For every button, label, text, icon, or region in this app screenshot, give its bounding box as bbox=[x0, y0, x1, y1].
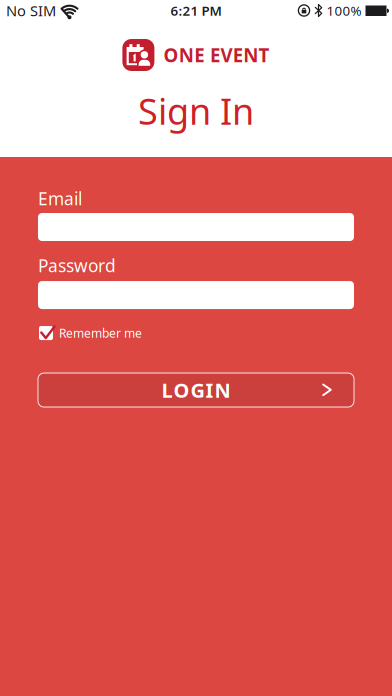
button[interactable] bbox=[38, 281, 354, 309]
staticText: 6:21 PM bbox=[170, 2, 222, 19]
staticText: Sign In bbox=[138, 87, 254, 135]
staticText: 100% bbox=[326, 2, 362, 19]
button[interactable]: Remember me bbox=[38, 325, 142, 341]
button[interactable] bbox=[38, 213, 354, 241]
button[interactable]: LOGIN bbox=[38, 373, 354, 407]
staticText: Password bbox=[38, 254, 116, 277]
staticText: ONE EVENT bbox=[163, 43, 270, 67]
staticText: No SIM bbox=[6, 1, 56, 20]
staticText: Email bbox=[38, 187, 82, 210]
staticText: LOGIN bbox=[162, 377, 230, 403]
staticText: Remember me bbox=[59, 325, 142, 341]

━━━━━━━━

TASK ITEM:
Restate the listing word for word and drop the pictures.

ANSWER SPACE:
For every button, label, text, icon, or region in this app screenshot, give its bounding box as bbox=[x0, y0, x1, y1].
button[interactable] bbox=[38, 281, 354, 309]
staticText: 6:21 PM bbox=[170, 2, 222, 19]
staticText: Sign In bbox=[138, 87, 254, 135]
staticText: 100% bbox=[326, 2, 362, 19]
button[interactable]: Remember me bbox=[38, 325, 142, 341]
button[interactable] bbox=[38, 213, 354, 241]
button[interactable]: LOGIN bbox=[38, 373, 354, 407]
staticText: Password bbox=[38, 254, 116, 277]
staticText: ONE EVENT bbox=[163, 43, 270, 67]
staticText: No SIM bbox=[6, 1, 56, 20]
staticText: Email bbox=[38, 187, 82, 210]
staticText: LOGIN bbox=[162, 377, 230, 403]
staticText: Remember me bbox=[59, 325, 142, 341]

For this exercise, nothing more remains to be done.